**PROBLEM TO WORK ON**. Where the string "Expoacre" occurs in the material below, report the whole line.

**DATA EXCERPTS**.

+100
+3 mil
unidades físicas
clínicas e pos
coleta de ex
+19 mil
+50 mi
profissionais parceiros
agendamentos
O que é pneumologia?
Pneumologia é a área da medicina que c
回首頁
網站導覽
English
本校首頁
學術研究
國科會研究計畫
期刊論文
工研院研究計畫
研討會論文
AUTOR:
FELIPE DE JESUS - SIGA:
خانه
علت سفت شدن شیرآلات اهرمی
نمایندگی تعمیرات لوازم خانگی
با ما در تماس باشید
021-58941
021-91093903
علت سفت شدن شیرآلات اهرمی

--

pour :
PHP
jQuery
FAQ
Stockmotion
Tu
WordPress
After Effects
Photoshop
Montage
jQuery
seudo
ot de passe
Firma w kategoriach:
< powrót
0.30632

==

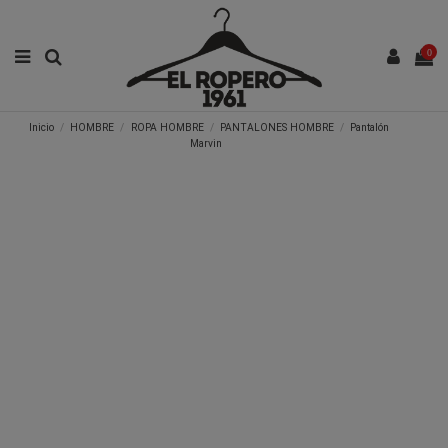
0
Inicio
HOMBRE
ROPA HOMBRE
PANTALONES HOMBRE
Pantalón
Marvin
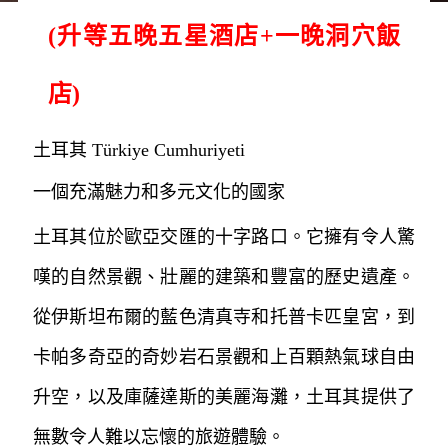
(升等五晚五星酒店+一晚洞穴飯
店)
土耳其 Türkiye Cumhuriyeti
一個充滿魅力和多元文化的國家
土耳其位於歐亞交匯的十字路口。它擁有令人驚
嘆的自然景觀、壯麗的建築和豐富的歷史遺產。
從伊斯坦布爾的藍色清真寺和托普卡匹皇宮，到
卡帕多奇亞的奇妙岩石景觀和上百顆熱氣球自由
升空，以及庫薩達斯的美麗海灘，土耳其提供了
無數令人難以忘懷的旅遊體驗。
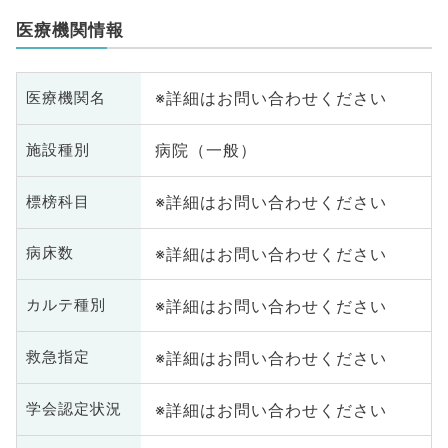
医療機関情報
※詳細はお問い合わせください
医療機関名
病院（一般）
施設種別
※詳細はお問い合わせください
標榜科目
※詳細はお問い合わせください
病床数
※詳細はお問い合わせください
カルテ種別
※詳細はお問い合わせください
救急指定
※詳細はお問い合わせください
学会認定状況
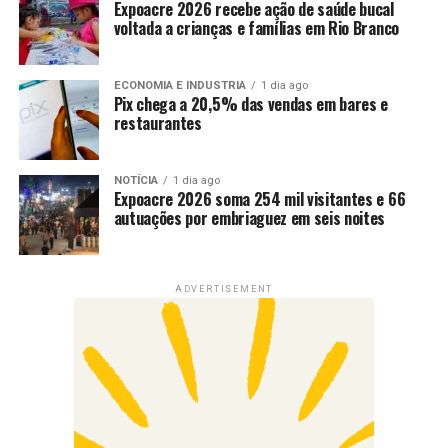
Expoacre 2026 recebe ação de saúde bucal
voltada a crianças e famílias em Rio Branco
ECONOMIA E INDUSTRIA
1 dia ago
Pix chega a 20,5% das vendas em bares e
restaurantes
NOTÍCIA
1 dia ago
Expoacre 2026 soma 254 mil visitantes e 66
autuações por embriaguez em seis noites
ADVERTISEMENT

**ANSWER BELOW**.
Expoacre 2026 recebe ação de saúde bucal
Expoacre 2026 soma 254 mil visitantes e 66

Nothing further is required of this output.